What to do> What this exercise needs is every entry restated as written, with no pictures.
━━━━━━━━
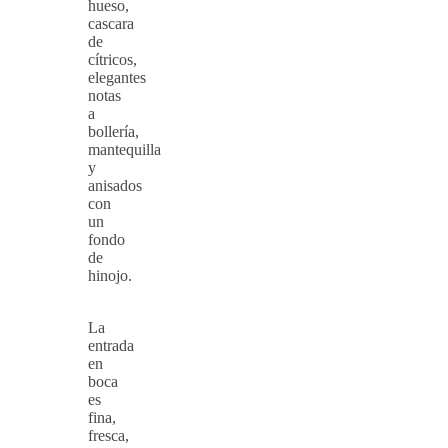
hueso,
cascara
de
cítricos,
elegantes
notas
a
bollería,
mantequilla
y
anisados
con
un
fondo
de
hinojo.
La
entrada
en
boca
es
fina,
fresca,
━━━━━━━━
Answer to this task>
hueso,
cascara
de
cítricos,
elegantes
notas
a
bollería,
mantequilla
y
anisados
con
un
fondo
de
hinojo.
La
entrada
en
boca
es
fina,
fresca,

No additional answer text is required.